* Available data *
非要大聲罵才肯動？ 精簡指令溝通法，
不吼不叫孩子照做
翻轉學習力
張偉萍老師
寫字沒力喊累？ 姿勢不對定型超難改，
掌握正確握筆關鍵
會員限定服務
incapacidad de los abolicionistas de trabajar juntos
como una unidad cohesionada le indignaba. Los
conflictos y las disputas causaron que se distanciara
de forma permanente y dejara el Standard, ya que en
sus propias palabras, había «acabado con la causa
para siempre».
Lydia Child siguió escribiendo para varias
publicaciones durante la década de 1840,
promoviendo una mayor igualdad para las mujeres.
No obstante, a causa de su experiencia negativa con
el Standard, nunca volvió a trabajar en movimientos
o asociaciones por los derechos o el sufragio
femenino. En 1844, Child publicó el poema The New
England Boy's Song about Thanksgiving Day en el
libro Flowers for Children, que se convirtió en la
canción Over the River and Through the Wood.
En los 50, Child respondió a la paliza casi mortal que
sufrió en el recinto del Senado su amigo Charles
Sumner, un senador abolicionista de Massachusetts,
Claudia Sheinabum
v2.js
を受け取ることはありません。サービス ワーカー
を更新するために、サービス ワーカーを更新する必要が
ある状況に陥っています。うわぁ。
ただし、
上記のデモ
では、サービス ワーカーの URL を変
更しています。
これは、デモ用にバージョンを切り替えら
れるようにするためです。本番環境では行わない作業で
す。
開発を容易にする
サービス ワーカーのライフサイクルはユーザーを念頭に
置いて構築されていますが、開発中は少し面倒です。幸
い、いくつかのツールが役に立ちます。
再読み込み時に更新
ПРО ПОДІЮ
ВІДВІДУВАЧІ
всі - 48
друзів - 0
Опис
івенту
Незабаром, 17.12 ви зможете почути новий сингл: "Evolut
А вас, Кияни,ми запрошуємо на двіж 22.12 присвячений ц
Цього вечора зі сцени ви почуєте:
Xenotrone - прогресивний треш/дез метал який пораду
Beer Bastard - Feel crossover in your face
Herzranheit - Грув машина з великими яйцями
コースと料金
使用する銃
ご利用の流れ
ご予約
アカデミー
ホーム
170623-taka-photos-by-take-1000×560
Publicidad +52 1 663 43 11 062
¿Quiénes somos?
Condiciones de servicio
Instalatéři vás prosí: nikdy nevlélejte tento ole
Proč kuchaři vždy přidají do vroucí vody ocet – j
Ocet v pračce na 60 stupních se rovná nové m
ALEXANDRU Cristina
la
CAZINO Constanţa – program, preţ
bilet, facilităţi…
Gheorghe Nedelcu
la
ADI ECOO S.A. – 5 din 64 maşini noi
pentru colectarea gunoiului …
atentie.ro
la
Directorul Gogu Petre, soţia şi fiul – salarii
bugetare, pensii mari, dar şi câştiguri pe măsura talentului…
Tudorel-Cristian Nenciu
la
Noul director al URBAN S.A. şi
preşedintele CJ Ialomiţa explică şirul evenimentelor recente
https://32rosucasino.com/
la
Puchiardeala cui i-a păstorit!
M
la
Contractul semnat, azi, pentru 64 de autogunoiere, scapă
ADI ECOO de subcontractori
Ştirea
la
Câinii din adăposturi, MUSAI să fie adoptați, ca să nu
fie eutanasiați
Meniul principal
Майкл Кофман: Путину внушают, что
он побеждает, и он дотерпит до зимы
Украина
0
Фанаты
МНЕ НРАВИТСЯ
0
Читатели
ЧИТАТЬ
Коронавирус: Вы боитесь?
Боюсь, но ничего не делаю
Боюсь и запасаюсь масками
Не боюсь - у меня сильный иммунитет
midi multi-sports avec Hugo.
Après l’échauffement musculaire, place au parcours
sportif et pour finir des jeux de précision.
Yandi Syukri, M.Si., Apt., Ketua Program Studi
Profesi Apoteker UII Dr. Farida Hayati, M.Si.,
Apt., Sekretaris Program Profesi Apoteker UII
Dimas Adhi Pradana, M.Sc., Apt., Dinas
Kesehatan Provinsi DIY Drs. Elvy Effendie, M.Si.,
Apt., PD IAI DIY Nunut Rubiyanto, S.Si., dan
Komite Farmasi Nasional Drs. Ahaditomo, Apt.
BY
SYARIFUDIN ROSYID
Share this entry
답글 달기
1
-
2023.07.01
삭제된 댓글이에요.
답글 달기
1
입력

* What is being asked *
From the line containing "Après l’échauffement musculaire, place" down to the last line, reproduce the records exactly. Include both ends.

* Solution for this task *
Après l’échauffement musculaire, place au parcours
sportif et pour finir des jeux de précision.
Yandi Syukri, M.Si., Apt., Ketua Program Studi
Profesi Apoteker UII Dr. Farida Hayati, M.Si.,
Apt., Sekretaris Program Profesi Apoteker UII
Dimas Adhi Pradana, M.Sc., Apt., Dinas
Kesehatan Provinsi DIY Drs. Elvy Effendie, M.Si.,
Apt., PD IAI DIY Nunut Rubiyanto, S.Si., dan
Komite Farmasi Nasional Drs. Ahaditomo, Apt.
BY
SYARIFUDIN ROSYID
Share this entry
답글 달기
1
-
2023.07.01
삭제된 댓글이에요.
답글 달기
1
입력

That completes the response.